--- START ---
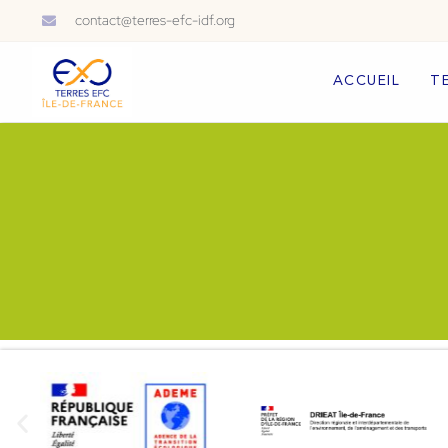
contact@terres-efc-idf.org
ACCUEIL
T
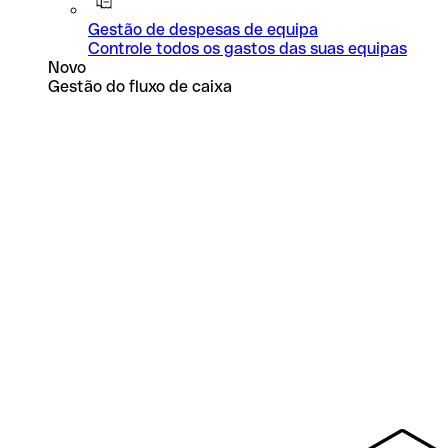
Gestão de despesas de equipa
Controle todos os gastos das suas equipas
Novo
Gestão do fluxo de caixa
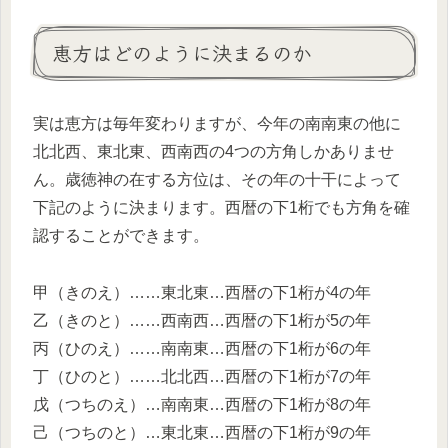
恵方はどのように決まるのか
実は恵方は毎年変わりますが、今年の南南東の他に
北北西、東北東、西南西の4つの方角しかありませ
ん。歳徳神の在する方位は、その年の十干によって
下記のように決まります。西暦の下1桁でも方角を確
認することができます。
甲（きのえ）……東北東…西暦の下1桁が4の年
乙（きのと）……西南西…西暦の下1桁が5の年
丙（ひのえ）……南南東…西暦の下1桁が6の年
丁（ひのと）……北北西…西暦の下1桁が7の年
戊（つちのえ）…南南東…西暦の下1桁が8の年
己（つちのと）…東北東…西暦の下1桁が9の年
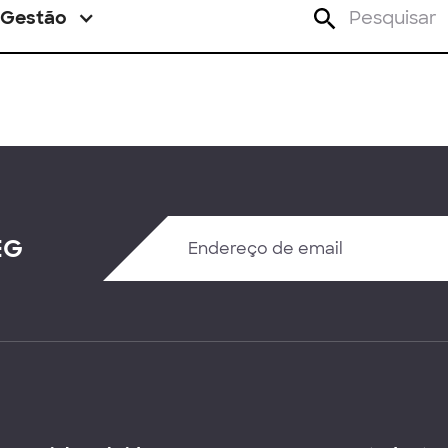
Gestão
EG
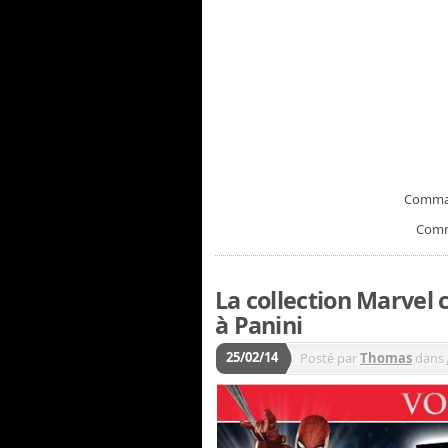
Comma
Com
La collection Marvel 
à Panini
25/02/14
Posté par
Thomas
dans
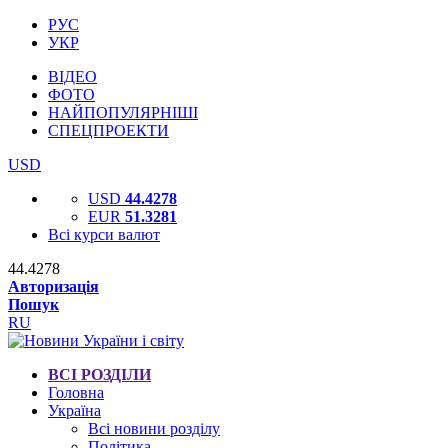
РУС
УКР
ВІДЕО
ФОТО
НАЙПОПУЛЯРНІШІ
СПЕЦПРОЕКТИ
USD
USD
44.4278
EUR
51.3281
Всі курси валют
44.4278
Авторизація
Пошук
RU
ВСІ РОЗДІЛИ
Головна
Україна
Всі новини розділу
Політика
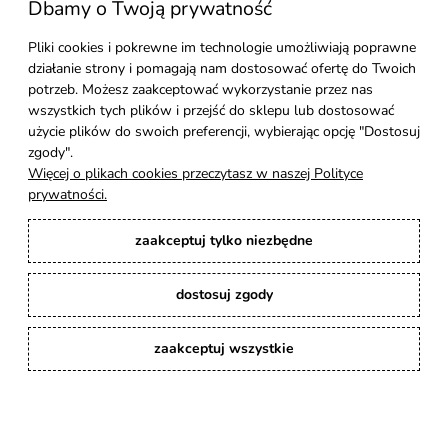
Dbamy o Twoją prywatność
Moje konto
Pliki cookies i pokrewne im technologie umożliwiają poprawne
działanie strony i pomagają nam dostosować ofertę do Twoich
Pomoc
potrzeb. Możesz zaakceptować wykorzystanie przez nas
wszystkich tych plików i przejść do sklepu lub dostosować
Styl Mebli
użycie plików do swoich preferencji, wybierając opcję "Dostosuj
zgody".
Więcej o plikach cookies przeczytasz w naszej Polityce
Rodzaje drewna
prywatności.
zaakceptuj tylko niezbędne
Kontakt
dostosuj zgody
Karina Meble
: Ręcznie robione meble indyjskie, loftowe, industrialne i boho z
litego drewna. | Copyright © 2008–2026
zaakceptuj wszystkie
pokaż pełną wersję strony
Sklep internetowy Shoper Premium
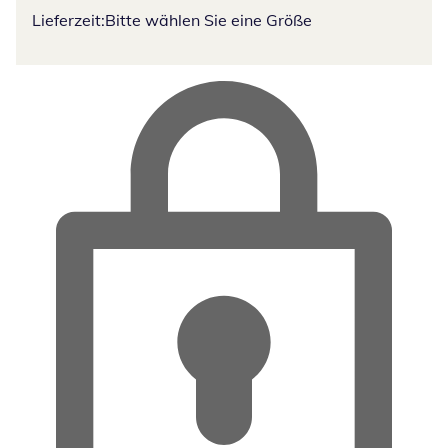
Lieferzeit:
Bitte wählen Sie eine Größe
--- END ---
Only what runs from the line containing "乙（きのと）……西南西…西暦の下1桁が5の年" through the end of the entries above should be extracted, exactly and without pictures.

▶ **Exercise result**:
乙（きのと）……西南西…西暦の下1桁が5の年
丙（ひのえ）……南南東…西暦の下1桁が6の年
丁（ひのと）……北北西…西暦の下1桁が7の年
戊（つちのえ）…南南東…西暦の下1桁が8の年
己（つちのと）…東北東…西暦の下1桁が9の年
Gestão
EG
Comma
Com
La collection Marvel 
à Panini
25/02/14
Posté par
Thomas
dans
РУС
УКР
ВІДЕО
ФОТО
НАЙПОПУЛЯРНІШІ
СПЕЦПРОЕКТИ
USD
USD
44.4278
EUR
51.3281
Всі курси валют
44.4278
Авторизація
Пошук
RU
ВСІ РОЗДІЛИ
Головна
Україна
Всі новини розділу
Політика
Dbamy o Twoją prywatność
Moje konto
Pliki cookies i pokrewne im technologie umożliwiają poprawne
działanie strony i pomagają nam dostosować ofertę do Twoich
Pomoc
potrzeb. Możesz zaakceptować wykorzystanie przez nas
wszystkich tych plików i przejść do sklepu lub dostosować
Styl Mebli
użycie plików do swoich preferencji, wybierając opcję "Dostosuj
zgody".
Więcej o plikach cookies przeczytasz w naszej Polityce
Rodzaje drewna
prywatności.
zaakceptuj tylko niezbędne
Kontakt
dostosuj zgody
Karina Meble
: Ręcznie robione meble indyjskie, loftowe, industrialne i boho z
litego drewna. | Copyright © 2008–2026
zaakceptuj wszystkie
pokaż pełną wersję strony
Sklep internetowy Shoper Premium
Lieferzeit:
Bitte wählen Sie eine Größe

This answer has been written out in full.